RECORDS SHOWN →
• • •
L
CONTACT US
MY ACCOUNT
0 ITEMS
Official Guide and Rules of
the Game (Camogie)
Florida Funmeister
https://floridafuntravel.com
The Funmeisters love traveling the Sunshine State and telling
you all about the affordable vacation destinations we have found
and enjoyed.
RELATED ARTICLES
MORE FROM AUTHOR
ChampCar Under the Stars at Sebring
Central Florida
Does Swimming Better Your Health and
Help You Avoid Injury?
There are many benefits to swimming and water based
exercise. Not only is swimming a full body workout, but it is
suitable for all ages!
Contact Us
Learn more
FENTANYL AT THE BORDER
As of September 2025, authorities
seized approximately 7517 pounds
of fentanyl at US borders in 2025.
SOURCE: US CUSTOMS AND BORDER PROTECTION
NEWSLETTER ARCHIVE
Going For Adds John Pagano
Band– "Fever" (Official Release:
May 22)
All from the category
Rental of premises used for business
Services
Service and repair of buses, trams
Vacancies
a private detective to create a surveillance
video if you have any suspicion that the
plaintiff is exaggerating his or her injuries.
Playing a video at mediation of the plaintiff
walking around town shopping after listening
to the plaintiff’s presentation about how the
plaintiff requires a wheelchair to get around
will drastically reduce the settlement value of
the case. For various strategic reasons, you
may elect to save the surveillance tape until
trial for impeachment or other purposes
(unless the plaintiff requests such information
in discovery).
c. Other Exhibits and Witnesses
• • •
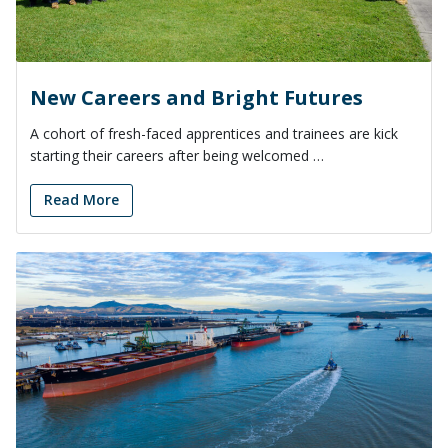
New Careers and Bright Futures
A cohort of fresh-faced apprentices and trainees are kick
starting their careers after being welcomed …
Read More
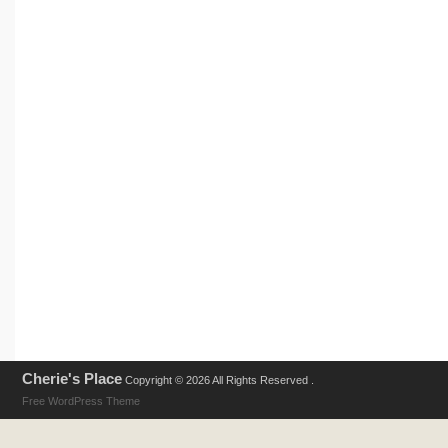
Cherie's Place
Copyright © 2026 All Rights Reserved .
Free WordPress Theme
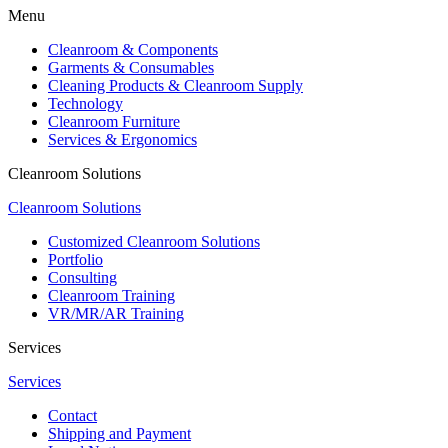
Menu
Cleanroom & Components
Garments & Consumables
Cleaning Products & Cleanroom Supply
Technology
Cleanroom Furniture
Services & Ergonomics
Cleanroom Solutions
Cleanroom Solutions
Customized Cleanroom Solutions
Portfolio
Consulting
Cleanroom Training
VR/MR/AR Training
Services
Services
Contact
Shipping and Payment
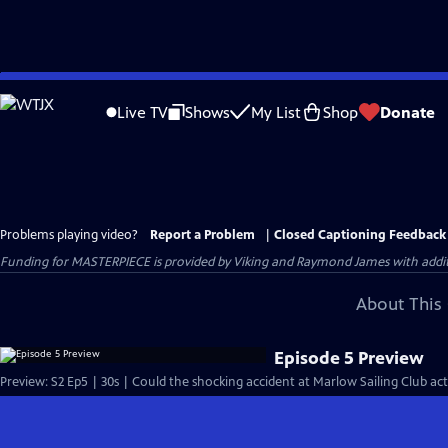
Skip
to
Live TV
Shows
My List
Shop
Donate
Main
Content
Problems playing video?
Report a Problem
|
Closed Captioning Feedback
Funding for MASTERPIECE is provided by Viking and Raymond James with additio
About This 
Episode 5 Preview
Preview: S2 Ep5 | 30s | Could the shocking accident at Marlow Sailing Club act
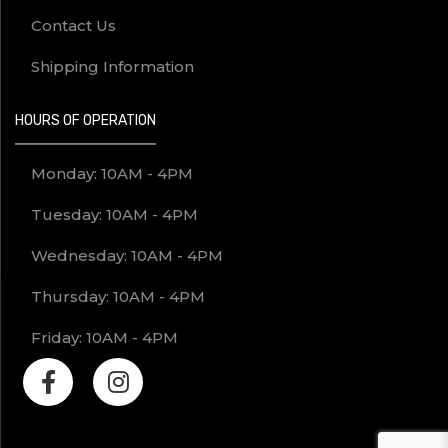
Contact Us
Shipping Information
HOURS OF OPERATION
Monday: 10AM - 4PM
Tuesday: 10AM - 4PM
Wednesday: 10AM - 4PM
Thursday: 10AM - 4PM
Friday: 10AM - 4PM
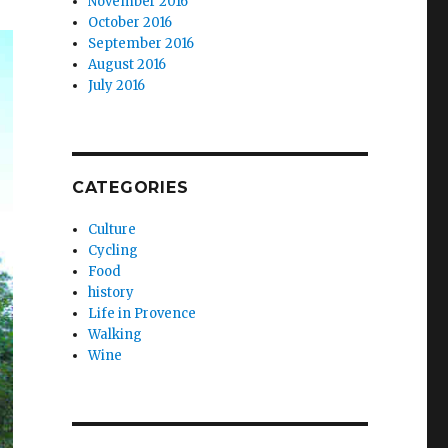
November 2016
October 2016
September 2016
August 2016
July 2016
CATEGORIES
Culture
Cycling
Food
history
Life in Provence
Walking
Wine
• • •
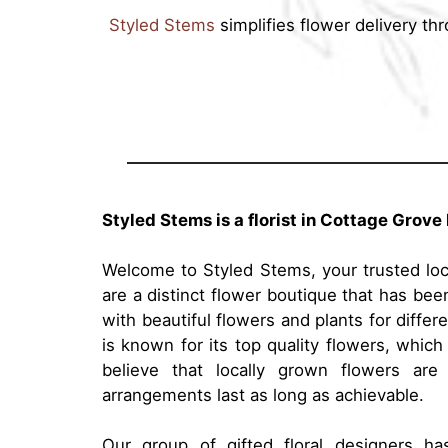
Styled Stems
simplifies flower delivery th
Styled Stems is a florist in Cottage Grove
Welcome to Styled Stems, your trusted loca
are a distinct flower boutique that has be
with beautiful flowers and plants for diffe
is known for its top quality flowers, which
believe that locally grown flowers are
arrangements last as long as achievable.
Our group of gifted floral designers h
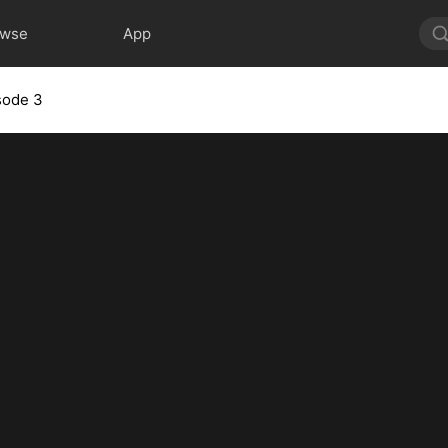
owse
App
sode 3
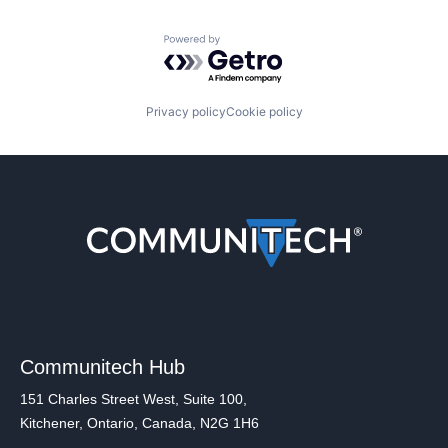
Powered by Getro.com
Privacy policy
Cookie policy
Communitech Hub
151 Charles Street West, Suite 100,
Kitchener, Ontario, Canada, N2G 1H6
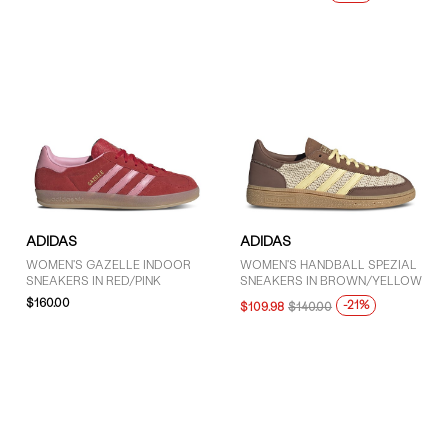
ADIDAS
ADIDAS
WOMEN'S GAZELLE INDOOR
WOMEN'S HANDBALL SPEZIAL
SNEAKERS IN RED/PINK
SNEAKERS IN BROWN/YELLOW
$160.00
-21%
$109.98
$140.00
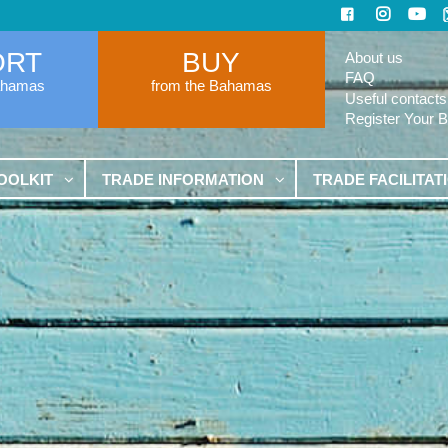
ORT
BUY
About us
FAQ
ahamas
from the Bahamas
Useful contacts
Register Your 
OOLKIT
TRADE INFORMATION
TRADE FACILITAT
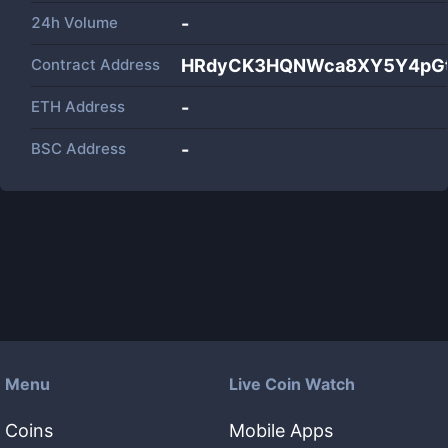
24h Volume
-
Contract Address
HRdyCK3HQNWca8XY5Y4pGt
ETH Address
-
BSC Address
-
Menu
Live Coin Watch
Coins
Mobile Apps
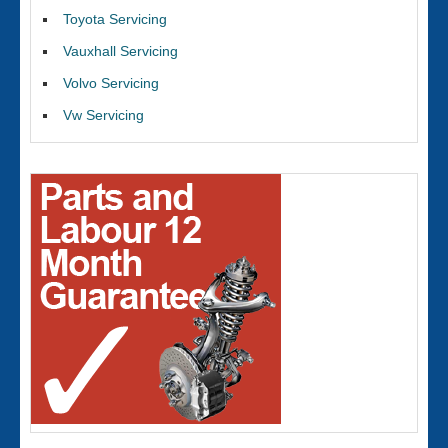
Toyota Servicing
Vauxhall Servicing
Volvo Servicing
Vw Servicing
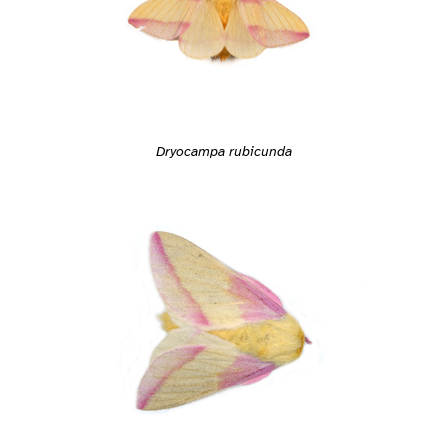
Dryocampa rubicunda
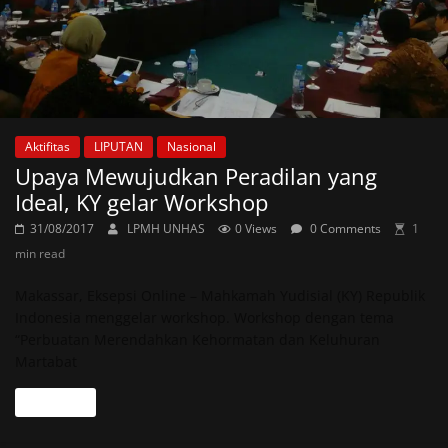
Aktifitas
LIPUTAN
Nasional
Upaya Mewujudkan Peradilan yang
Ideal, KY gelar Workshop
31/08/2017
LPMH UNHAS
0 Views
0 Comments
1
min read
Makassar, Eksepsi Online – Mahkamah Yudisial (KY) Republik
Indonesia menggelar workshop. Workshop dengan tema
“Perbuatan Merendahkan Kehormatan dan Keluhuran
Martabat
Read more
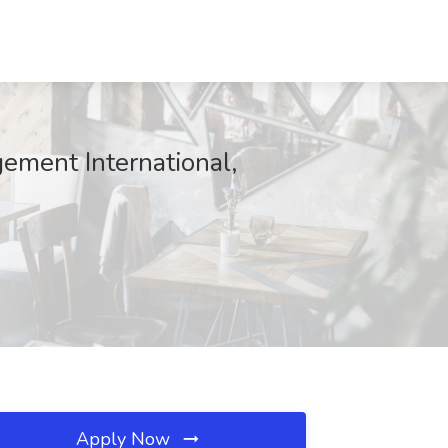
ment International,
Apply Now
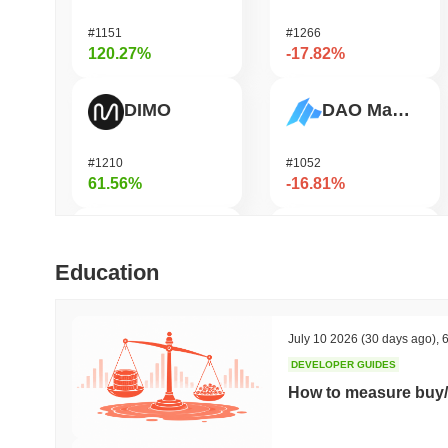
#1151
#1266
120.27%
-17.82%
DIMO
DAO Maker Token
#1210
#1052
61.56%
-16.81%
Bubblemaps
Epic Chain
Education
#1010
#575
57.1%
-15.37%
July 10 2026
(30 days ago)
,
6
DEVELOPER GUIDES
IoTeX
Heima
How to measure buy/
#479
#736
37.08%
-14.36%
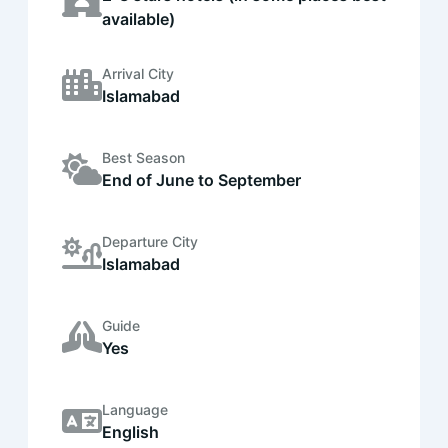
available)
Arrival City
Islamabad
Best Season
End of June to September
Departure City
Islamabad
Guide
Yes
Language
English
• • •
WORK INSTRUCTIONS → What is needed is every line of the records that contains the word "around".

RESPONSE TO THIS EXERCISE →
walking around town shopping after listening
plaintiff requires a wheelchair to get around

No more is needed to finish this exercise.